→ **EXERCISE OBJECTIVE**
The entries below are to be written out exactly, with no images included.

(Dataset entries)
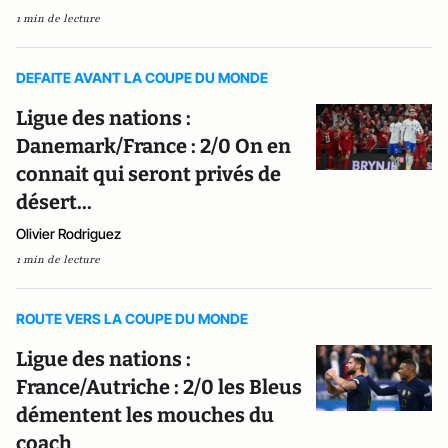
1 min de lecture
DEFAITE AVANT LA COUPE DU MONDE
Ligue des nations :
Danemark/France : 2/0 On en
connait qui seront privés de
désert...
Olivier Rodriguez
1 min de lecture
ROUTE VERS LA COUPE DU MONDE
Ligue des nations :
France/Autriche : 2/0 les Bleus
démentent les mouches du
coach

→ **COMPLETED TASK**
1 min de lecture
DEFAITE AVANT LA COUPE DU MONDE
Ligue des nations :
Danemark/France : 2/0 On en
connait qui seront privés de
désert...
Olivier Rodriguez
1 min de lecture
ROUTE VERS LA COUPE DU MONDE
Ligue des nations :
France/Autriche : 2/0 les Bleus
démentent les mouches du
coach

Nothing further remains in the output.